定窑之下,当数龙泉窑,宋代龙泉窑器,土细质薄,颜色葱翠,妙品可与官窑争艳,但少纹片紫骨铁足。其制有瓶、觚、蓍草方瓶、鬲炉、桶炉、有耳束腰小炉等。菖蒲盆,底有圆形、八角、葵花菱等样式。各样酒甓骰盆,其冰盘之式,有白棱者,有大圆径二尺的,此外与菖蒲盆式相同,有深腹单边盥盘,有大乳钵,有葫芦瓶,有酒海,有大小药瓶,上面有凸起的花纹,很精美。有坐妓商墩,有大兽盖香炉,烛台花瓶,并立地插梅大瓶,为其他窑所没有,但制不甚雅,仅可适用。这些器具,制不法古,而工匠亦比较拙。然而器质厚实,极耐磨弄,不易开裂,损坏。在过去,色已有所不同,有粉青,有深青,有淡肯之别。

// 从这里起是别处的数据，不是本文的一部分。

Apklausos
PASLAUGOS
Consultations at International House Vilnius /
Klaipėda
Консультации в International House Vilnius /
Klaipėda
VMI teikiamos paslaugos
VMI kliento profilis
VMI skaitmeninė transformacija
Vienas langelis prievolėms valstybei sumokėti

而今,可列入上品的仅有葱色,其余尽是油青色,制式也每况愈下。

有种用白土造器,外面涂釉水翠浅,影露白痕,这种窑器比龙泉制度,更觉细巧精致,称为章窑,章窑因姓而得名。

有吉州窑,色紫与定窑相似,质粗不佳。

建窑,窑器多甓口碗盏,色黑而滋润,有黄兔亳斑滴珠,滴珠大的为真品,但体极厚实,薄者很少见。

有大食窑,铜身,用药料烧成五色。有香炉、花瓶、盒子之类,窑品中的最劣等。

又有玻璃窑,出自岛夷,惟粤中才有。其制度不一,只是少有雅品,惟有小瓶还算有点趣味。其他如酒盅、高罐、盘盂、高脚劝杯等物,无一可取。色有白缠丝、鸭绿无青、黄锁口,三种颜色皆可观,但不耐用,不属鉴赏佳品。

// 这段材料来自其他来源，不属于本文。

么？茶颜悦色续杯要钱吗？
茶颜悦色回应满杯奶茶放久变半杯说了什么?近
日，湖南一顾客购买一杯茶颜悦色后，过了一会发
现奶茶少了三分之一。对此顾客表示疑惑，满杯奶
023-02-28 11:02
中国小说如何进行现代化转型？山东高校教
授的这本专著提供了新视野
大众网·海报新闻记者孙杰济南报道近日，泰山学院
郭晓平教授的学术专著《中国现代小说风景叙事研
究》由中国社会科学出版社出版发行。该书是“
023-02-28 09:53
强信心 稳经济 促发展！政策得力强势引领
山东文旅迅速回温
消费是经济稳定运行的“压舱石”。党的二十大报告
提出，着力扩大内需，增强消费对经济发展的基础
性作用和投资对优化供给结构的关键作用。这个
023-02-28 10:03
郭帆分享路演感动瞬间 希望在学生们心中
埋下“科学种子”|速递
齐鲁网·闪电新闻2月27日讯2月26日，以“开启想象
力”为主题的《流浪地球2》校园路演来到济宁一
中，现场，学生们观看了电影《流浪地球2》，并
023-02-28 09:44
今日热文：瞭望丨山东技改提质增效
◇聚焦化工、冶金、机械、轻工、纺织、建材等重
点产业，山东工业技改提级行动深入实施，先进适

有均州窑,色有朱砂红、葱翠青,俗称“莺哥绿”、“茄皮紫”,红似胭脂,肯如葱翠,紫若墨黑。三色纯正,无或少变露者,为上品。底部有一、一二数目字号为记。猪肝色,火里红,青绿错杂,如垂涎色,都是以上三色烧不到火候而成,并不是另外还有这几种颜色。俗称鼻涕涎、猪肝等名,穷添笑料而已。此窑惟种蒲盆底特棒。其他如坐墩炉盒、方瓶罐子,皆用黄沙泥作胚,所以器质粗厚不佳,是为杂物,人们都不大喜欢。近年新烧此窑,皆用宜兴沙土为胚,釉水微似,制式虽有奇妙者,但不耐用,皆不足取。

论窑器新窑古窑

古代窑器,进贡给皇宫的,大多体薄滋润,色白花肯,但较定窑稍次。元代烧制的小足印花,内有枢府字号的器物,价格昂贵,且很不容得到。如明朝永乐年造的压手杯,坦口折腰,沙足滑底,中心画有双狮滚球,球内篆书“永乐年制”四字,细如粒米,堪为上品;鸳鸯心者,稍次;花心者,更次。杯外青花深翠,式样精妙,经久耐用,价格很高。有近来仿效者,规制粗厚,火底火足,稍微形似,不入观赏之列。宣德年造红鱼把杯,以西红宝石为末,图画鱼形,自骨内烧出凸起,宝光鲜红夺目。有紫黑色的,是因为火候把握不好所致,看起来稍次一些。青花如龙松梅茶把杯、人物、海兽酒把杯、朱砂小壶、大碗,色红如太阳,用白锁口。又比如竹节把罩盖澛壶、小壶,为前所未有之式。其他如妙用种种,惟有描画不苟小巧之物最佳。而炉、瓶、盘、碟最多,制如常品。如罩盖扁罐,敞口花尊、蜜渍桶罐,挺美的,多用五彩烧色而成。其他如心有坛字白瓯,也就是通常所说的坛盏。质细料原,式美足用,实为文房佳物。又有一种细白茶盏,较坛盏少许矮一些,而瓮肚釜底线足,光莹如玉,内有绝细龙风暗花,底有“大明宣撼年制”暗款,隐隐如桔皮纹起,虽定磁也不能与其相比,真可谓一代绝品,遗憾的是很少见。还有一种坐墩非常漂亮,如漏空花纹,坝以五色,华若云团锦旗;也有以五彩实填花纹的,绚艳恍目。此二者都是深青底子。有蓝底,填面五彩,有石青剔花,有青花白底,有冰裂纹的,种种样式,似乎都是前代所没有过的。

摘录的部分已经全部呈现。